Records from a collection
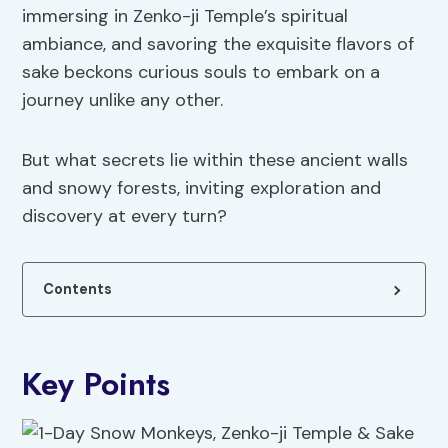
immersing in Zenko-ji Temple’s spiritual
ambiance, and savoring the exquisite flavors of
sake beckons curious souls to embark on a
journey unlike any other.
But what secrets lie within these ancient walls
and snowy forests, inviting exploration and
discovery at every turn?
Contents
Key Points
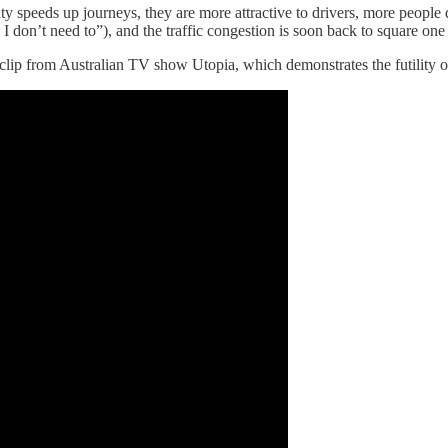
ity speeds up journeys, they are more attractive to drivers, more people 
I don’t need to”), and the traffic congestion is soon back to square one 
is clip from Australian TV show Utopia, which demonstrates the futility 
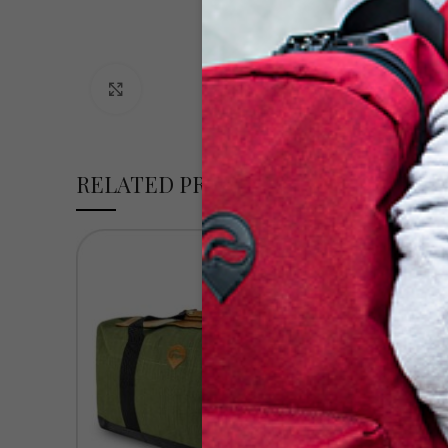
Click to enlarge
RELATED PRODUCTS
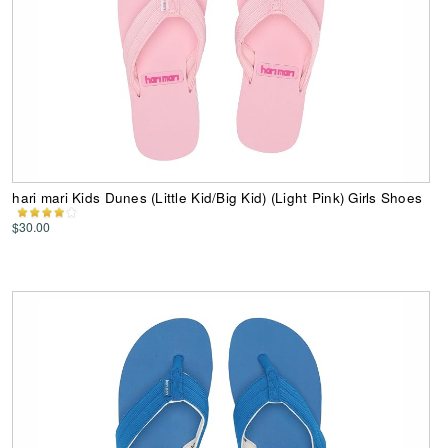
hari mari Kids Dunes (Little Kid/Big Kid) (Light Pink) Girls Shoes
$30.00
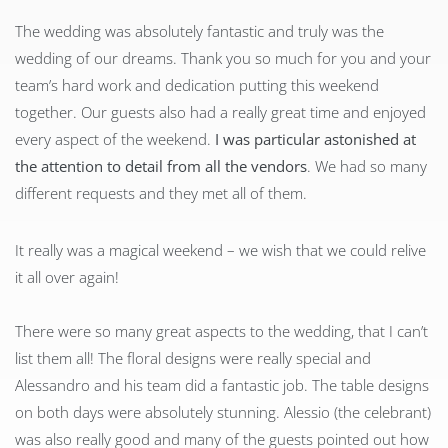
The wedding was absolutely fantastic and truly was the
wedding of our dreams. Thank you so much for you and your
team’s hard work and dedication putting this weekend
together. Our guests also had a really great time and enjoyed
every aspect of the weekend.
I was particular astonished at
the attention to detail from all the vendors
. We had so many
different requests and they met all of them.
It really was a magical weekend – we wish that we could relive
it all over again!
There were so many great aspects to the wedding, that I can’t
list them all! The floral designs were really special and
Alessandro and his team did a fantastic job. The table designs
on both days were absolutely stunning. Alessio (the celebrant)
was also really good and many of the guests pointed out how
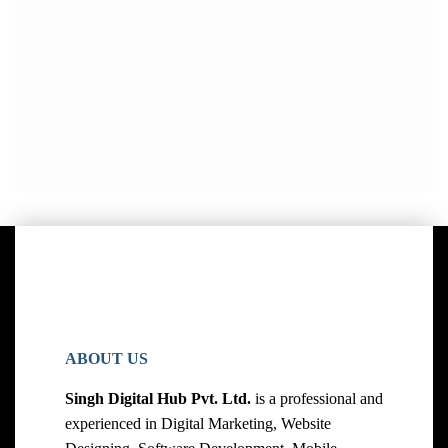
ABOUT US
Singh Digital Hub Pvt. Ltd.
is a professional and
experienced in Digital Marketing, Website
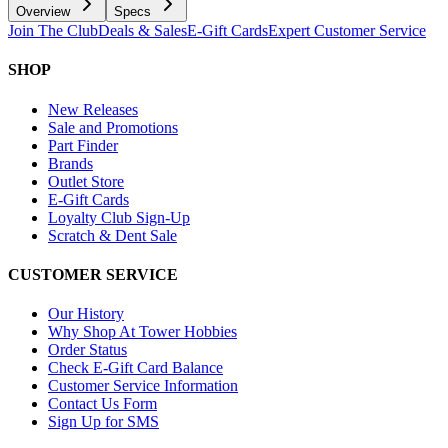
Overview
Specs
Join The Club
Deals & Sales
E-Gift Cards
Expert Customer Service
SHOP
New Releases
Sale and Promotions
Part Finder
Brands
Outlet Store
E-Gift Cards
Loyalty Club Sign-Up
Scratch & Dent Sale
CUSTOMER SERVICE
Our History
Why Shop At Tower Hobbies
Order Status
Check E-Gift Card Balance
Customer Service Information
Contact Us Form
Sign Up for SMS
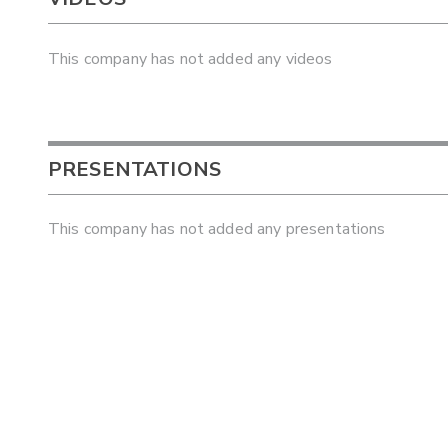
This company has not added any videos
PRESENTATIONS
This company has not added any presentations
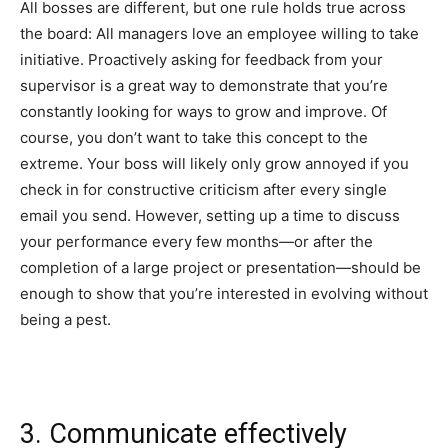
All bosses are different, but one rule holds true across
the board: All managers love an employee willing to take
initiative. Proactively asking for feedback from your
supervisor is a great way to demonstrate that you’re
constantly looking for ways to grow and improve. Of
course, you don’t want to take this concept to the
extreme. Your boss will likely only grow annoyed if you
check in for constructive criticism after every single
email you send. However, setting up a time to discuss
your performance every few months—or after the
completion of a large project or presentation—should be
enough to show that you’re interested in evolving without
being a pest.
3. Communicate effectively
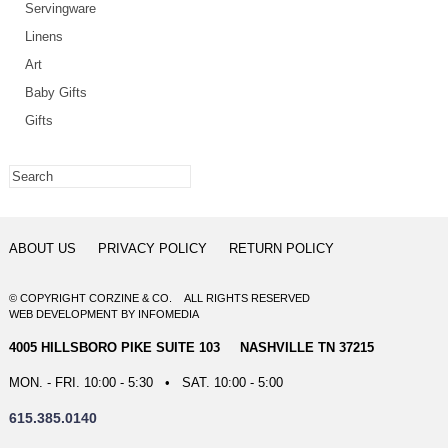
Servingware
Linens
Art
Baby Gifts
Gifts
ABOUT US
PRIVACY POLICY
RETURN POLICY
© COPYRIGHT CORZINE & CO. ALL RIGHTS RESERVED
WEB DEVELOPMENT
BY
INFOMEDIA
4005 HILLSBORO PIKE SUITE 103 NASHVILLE TN 37215
MON. - FRI. 10:00 - 5:30 • SAT. 10:00 - 5:00
615.385.0140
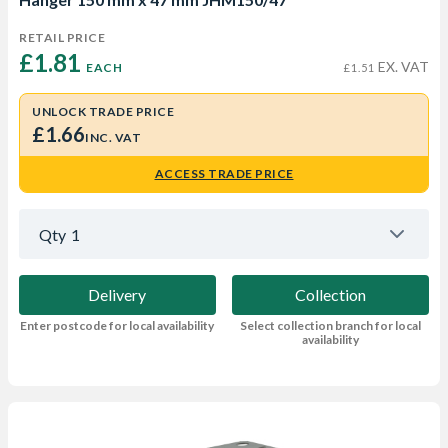
RETAIL PRICE
£1.81 
EX. VAT
EACH
£1.51
UNLOCK TRADE PRICE
£1.66
INC. VAT
ACCESS TRADE PRICE
Qty
1
Delivery
Collection
Enter postcode for local availability
Select collection branch for local
availability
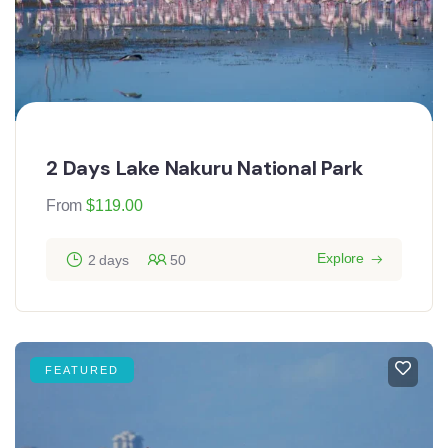
2 Days Lake Nakuru National Park
From
$
119.00
Explore
2 days
50
FEATURED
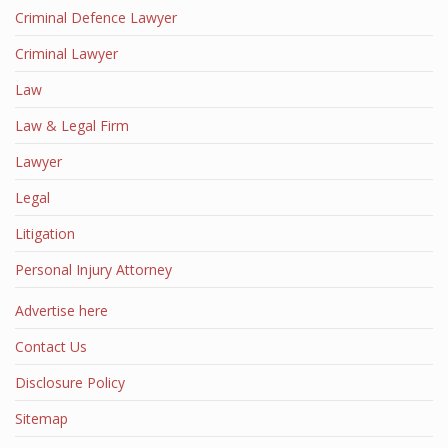
Criminal Defence Lawyer
Criminal Lawyer
Law
Law & Legal Firm
Lawyer
Legal
Litigation
Personal Injury Attorney
Advertise here
Contact Us
Disclosure Policy
Sitemap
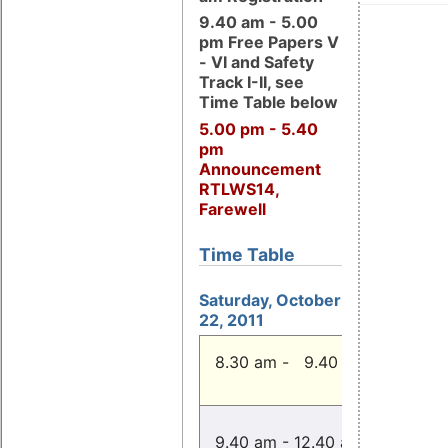
9.40 am - 5.00
pm Free Papers V
- VI and Safety
Track I-II, see
Time Table below
5.00 pm - 5.40
pm
Announcement
RTLWS14,
Farewell
Time Table
Saturday, October
22, 2011
Registr
8.30 am - 9.40 am
fro
Free Pa
9.40 am - 12.40 am
(Room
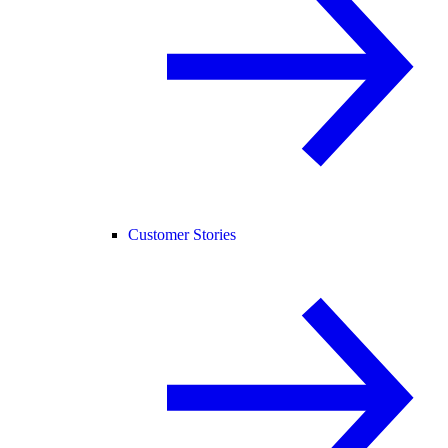
Customer Stories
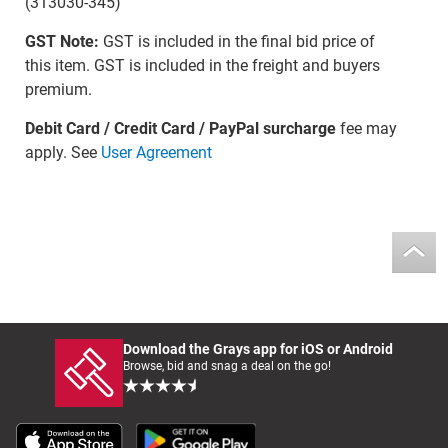
(313030-345)
GST Note:
GST is included in the final bid price of
this item. GST is included in the freight and buyers
premium.
Debit Card / Credit Card / PayPal surcharge
fee may
apply. See
User Agreement
Download the Grays app for iOS or Android
Browse, bid and snag a deal on the go!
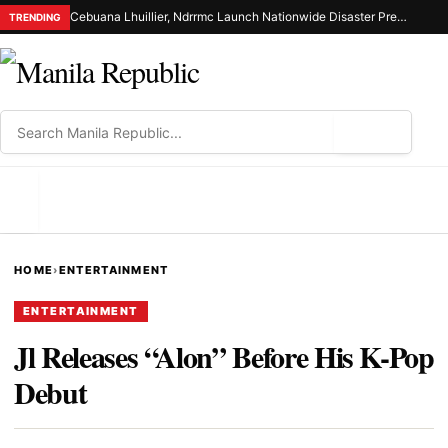
Cebuana Lhuillier, Ndrrmc Launch Nationwide Disaster Preparedness Drive
TRENDING
⌕
MENU
HOME
›
ENTERTAINMENT
ENTERTAINMENT
Jl Releases “Alon” Before His K-Pop
Debut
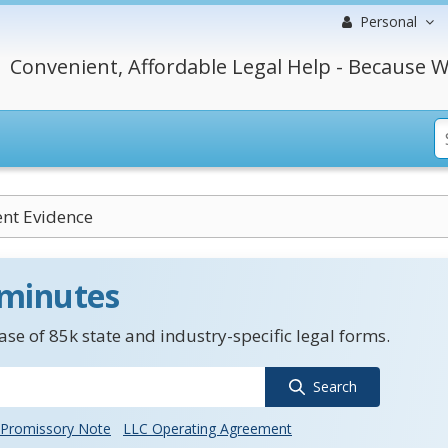
Personal
Convenient, Affordable Legal Help - Because W
nt Evidence
 minutes
se of 85k state and industry-specific legal forms.
Search
Promissory Note
LLC Operating Agreement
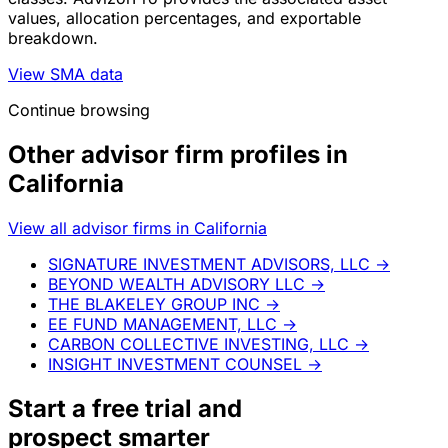
values, allocation percentages, and exportable
breakdown.
View SMA data
Continue browsing
Other advisor firm profiles in
California
View all advisor firms in California
SIGNATURE INVESTMENT ADVISORS, LLC
→
BEYOND WEALTH ADVISORY LLC
→
THE BLAKELEY GROUP INC
→
EE FUND MANAGEMENT, LLC
→
CARBON COLLECTIVE INVESTING, LLC
→
INSIGHT INVESTMENT COUNSEL
→
Start a
free trial
and
prospect smarter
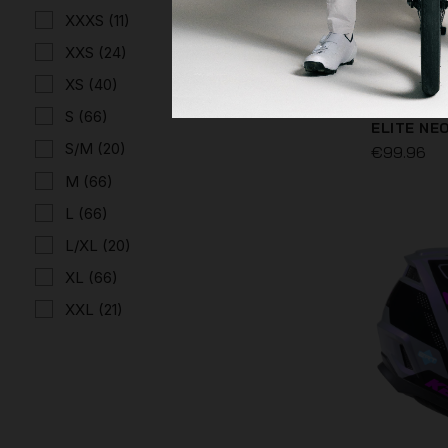
XXXS
(11)
XXS
(24)
XS
(40)
S
(66)
ELITE NE
S/M
(20)
€99.96
M
(66)
L
(66)
L/XL
(20)
XL
(66)
XXL
(21)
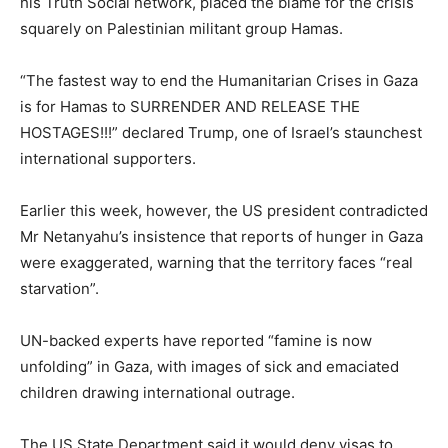
his Truth Social network, placed the blame for the crisis
squarely on Palestinian militant group Hamas.
“The fastest way to end the Humanitarian Crises in Gaza
is for Hamas to SURRENDER AND RELEASE THE
HOSTAGES!!!” declared Trump, one of Israel’s staunchest
international supporters.
Earlier this week, however, the US president contradicted
Mr Netanyahu’s insistence that reports of hunger in Gaza
were exaggerated, warning that the territory faces “real
starvation”.
UN-backed experts have reported “famine is now
unfolding” in Gaza, with images of sick and emaciated
children drawing international outrage.
The US State Department said it would deny visas to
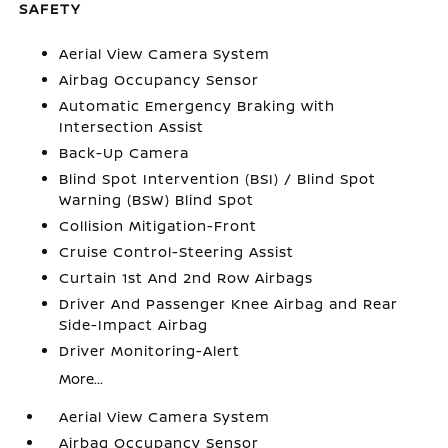
SAFETY
Aerial View Camera System
Airbag Occupancy Sensor
Automatic Emergency Braking with
Intersection Assist
Back-Up Camera
Blind Spot Intervention (BSI) / Blind Spot
Warning (BSW) Blind Spot
Collision Mitigation-Front
Cruise Control-Steering Assist
Curtain 1st And 2nd Row Airbags
Driver And Passenger Knee Airbag and Rear
Side-Impact Airbag
Driver Monitoring-Alert
More...
Aerial View Camera System
Airbag Occupancy Sensor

# ACTIVITY
Above are the records; copy every one of them exactly and omit the images.

# RESPONSE AREA
immersing in Zenko-ji Temple’s spiritual
ambiance, and savoring the exquisite flavors of
sake beckons curious souls to embark on a
journey unlike any other.
But what secrets lie within these ancient walls
and snowy forests, inviting exploration and
discovery at every turn?
Contents
Key Points
ity speeds up journeys, they are more attractive to drivers, more people 
I don’t need to”), and the traffic congestion is soon back to square one 
is clip from Australian TV show Utopia, which demonstrates the futility 
Click to enlarge
RELATED PRODUCTS
hari mari Kids Dunes (Little Kid/Big Kid) (Light Pink) Girls Shoes
$30.00
The wedding was absolutely fantastic and truly was the
wedding of our dreams. Thank you so much for you and your
team’s hard work and dedication putting this weekend
together. Our guests also had a really great time and enjoyed
every aspect of the weekend.
I was particular astonished at
the attention to detail from all the vendors
. We had so many
different requests and they met all of them.
It really was a magical weekend – we wish that we could relive
it all over again!
There were so many great aspects to the wedding, that I can’t
list them all! The floral designs were really special and
Alessandro and his team did a fantastic job. The table designs
on both days were absolutely stunning. Alessio (the celebrant)
was also really good and many of the guests pointed out how
ABOUT US
Singh Digital Hub Pvt. Ltd.
is a professional and
experienced in Digital Marketing, Website
Overview
Specs
Join The Club
Deals & Sales
E-Gift Cards
Expert Customer Service
SHOP
New Releases
Sale and Promotions
Part Finder
Brands
Outlet Store
E-Gift Cards
Loyalty Club Sign-Up
Scratch & Dent Sale
CUSTOMER SERVICE
Our History
Why Shop At Tower Hobbies
Order Status
Check E-Gift Card Balance
Customer Service Information
Contact Us Form
Sign Up for SMS
This company has not added any videos
PRESENTATIONS
This company has not added any presentations
All bosses are different, but one rule holds true across
the board: All managers love an employee willing to take
initiative. Proactively asking for feedback from your
supervisor is a great way to demonstrate that you’re
constantly looking for ways to grow and improve. Of
course, you don’t want to take this concept to the
extreme. Your boss will likely only grow annoyed if you
check in for constructive criticism after every single
email you send. However, setting up a time to discuss
your performance every few months—or after the
completion of a large project or presentation—should be
enough to show that you’re interested in evolving without
being a pest.
3. Communicate effectively
Servingware
Linens
Art
Baby Gifts
Gifts
ABOUT US
PRIVACY POLICY
RETURN POLICY
© COPYRIGHT CORZINE & CO. ALL RIGHTS RESERVED
WEB DEVELOPMENT
BY
INFOMEDIA
4005 HILLSBORO PIKE SUITE 103 NASHVILLE TN 37215
MON. - FRI. 10:00 - 5:30 • SAT. 10:00 - 5:00
615.385.0140
RETAIL PRICE
£1.81 
EX. VAT
EACH
£1.51
UNLOCK TRADE PRICE
£1.66
INC. VAT
ACCESS TRADE PRICE
Qty
1
Delivery
Collection
Enter postcode for local availability
Select collection branch for local
availability
2 Days Lake Nakuru National Park
From
$
119.00
Explore
2 days
50
FEATURED
Criminal Defence Lawyer
Criminal Lawyer
Law
Law & Legal Firm
Lawyer
Legal
Litigation
Personal Injury Attorney
Advertise here
Contact Us
Disclosure Policy
Sitemap
9.40 am - 5.00
pm Free Papers V
- VI and Safety
Track I-II, see
Time Table below
5.00 pm - 5.40
pm
Announcement
RTLWS14,
Farewell
Time Table
Saturday, October
22, 2011
Registr
8.30 am - 9.40 am
fro
Free Pa
9.40 am - 12.40 am
(Room
Customer Stories
(313030-345)
GST Note:
GST is included in the final bid price of
this item. GST is included in the freight and buyers
premium.
Debit Card / Credit Card / PayPal surcharge
fee may
apply. See
User Agreement
Download the Grays app for iOS or Android
Browse, bid and snag a deal on the go!
Cebuana Lhuillier, Ndrrmc Launch Nationwide Disaster Preparedness Drive
TRENDING
⌕
MENU
HOME
›
ENTERTAINMENT
ENTERTAINMENT
Jl Releases “Alon” Before His K-Pop
Debut
Personal
Convenient, Affordable Legal Help - Because W
nt Evidence
 minutes
se of 85k state and industry-specific legal forms.
Search
Promissory Note
LLC Operating Agreement
values, allocation percentages, and exportable
breakdown.
View SMA data
Continue browsing
Other advisor firm profiles in
California
View all advisor firms in California
SIGNATURE INVESTMENT ADVISORS, LLC
→
BEYOND WEALTH ADVISORY LLC
→
THE BLAKELEY GROUP INC
→
EE FUND MANAGEMENT, LLC
→
CARBON COLLECTIVE INVESTING, LLC
→
INSIGHT INVESTMENT COUNSEL
→
Start a
free trial
and
prospect smarter
XXXS
(11)
XXS
(24)
XS
(40)
S
(66)
ELITE NE
S/M
(20)
€99.96
M
(66)
L
(66)
L/XL
(20)
XL
(66)
XXL
(21)
his Truth Social network, placed the blame for the crisis
squarely on Palestinian militant group Hamas.
“The fastest way to end the Humanitarian Crises in Gaza
is for Hamas to SURRENDER AND RELEASE THE
HOSTAGES!!!” declared Trump, one of Israel’s staunchest
international supporters.
Earlier this week, however, the US president contradicted
Mr Netanyahu’s insistence that reports of hunger in Gaza
were exaggerated, warning that the territory faces “real
starvation”.
UN-backed experts have reported “famine is now
unfolding” in Gaza, with images of sick and emaciated
children drawing international outrage.
The US State Department said it would deny visas to
SAFETY
Aerial View Camera System
Airbag Occupancy Sensor
Automatic Emergency Braking with
Intersection Assist
Back-Up Camera
Blind Spot Intervention (BSI) / Blind Spot
Warning (BSW) Blind Spot
Collision Mitigation-Front
Cruise Control-Steering Assist
Curtain 1st And 2nd Row Airbags
Driver And Passenger Knee Airbag and Rear
Side-Impact Airbag
Driver Monitoring-Alert
More...
Aerial View Camera System
Airbag Occupancy Sensor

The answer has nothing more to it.